2021-01-01 custom "fava-sidebar-link" "Current Month" "/jump?time=month"
2021-01-01 custom "fava-sidebar-link" "Last Month" "/jump?time=month-1"
2021-01-01 custom "fava-sidebar-link" "Clear All" "/jump?account=&time=&filter="
動作概要
- Current Month:現在の月にフィルタされた取引ビューを開く
- Last Month:前月に即座にジャンプ(月末レビューに最適)
- Clear All:フィルタをリセットし、全エントリを再表示
これらのショートカットにより、手動で時間を入力する手間が省け、Fava の操作感がより流動的かつパーソナライズされます。
🔍 カスタム SQL クエリ
さらに深い洞察が必要な場合は、Fava の SQL インターフェースが非常に強力です。以下は、特定パターンにマッチする勘定科目の マイナス残高 をすべて抽出するクエリ例です。異常取引のフラグ付けに最適です。
SELECT account, units(sum(position)), sum(position)

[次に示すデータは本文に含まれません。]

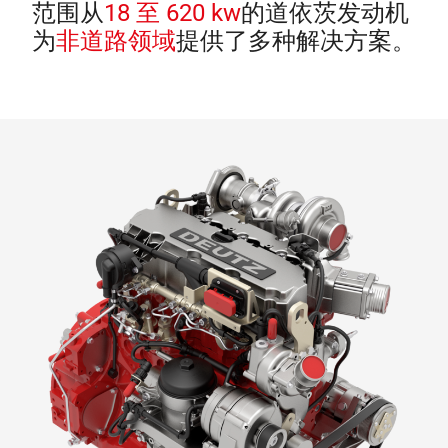
范围从
18 至 620 kw
的道依茨发动机
为
非道路领域
提供了多种解决方案。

WHERE number(units(position)) < 0
AND account '.*:BCM:.*'
AND date >= DATE(2021,12,9)
AND date < DATE(2022,1,9)
クエリの構成要素
account '.*:BCM:.*'
:名前に:BCM:
を含む勘定科目をフィルタnumber(units(position)) < 0
:マイナス残高(例:予算超過)を検出- 日付条件で 1 カ月間に絞り込み
活用例
- 重複経費や誤った仕訳のエラー検出
- 特定ベンダーやカテゴリの監査
- 予算策定のための実用的インサイト抽出
🛠 プロのコツ:リンクとクエリを組み合わせる
Fava ではカスタムクエリへの直接リンクは作れませんが、以下の手順で月次レビュー習慣を構築できます。
- 「Current Month」リンクでレビューを開始
- 別ペインで保存済みクエリタブを開く
- まずフィルタを適用し、次にクエリで詳細分析
この組み合わせにより 異常を早期に捕捉 し、Ledger のクリーンさを維持 できます。
最後に
Beancount はミニマル設計ですが、こうした小さな拡張で効率は飛躍的に向上します。予算の見直し、奇妙な残高のデバッグ、クリック数の削減など、カスタムリンクと SQL クエリは「パワー」を増し「摩擦」を減らします。
ボーナス:もし Fava のカスタムレポート を利用しているなら、個人のファイナンス習慣に合わせたダッシュボードも構築可能です。
さあ、コントロールを手に入れましょう!
まずは小さく始めてみてください。 「Current Month」リンクを追加し、次に自分だけのクエリを作成。将来の自分が感謝するはずです。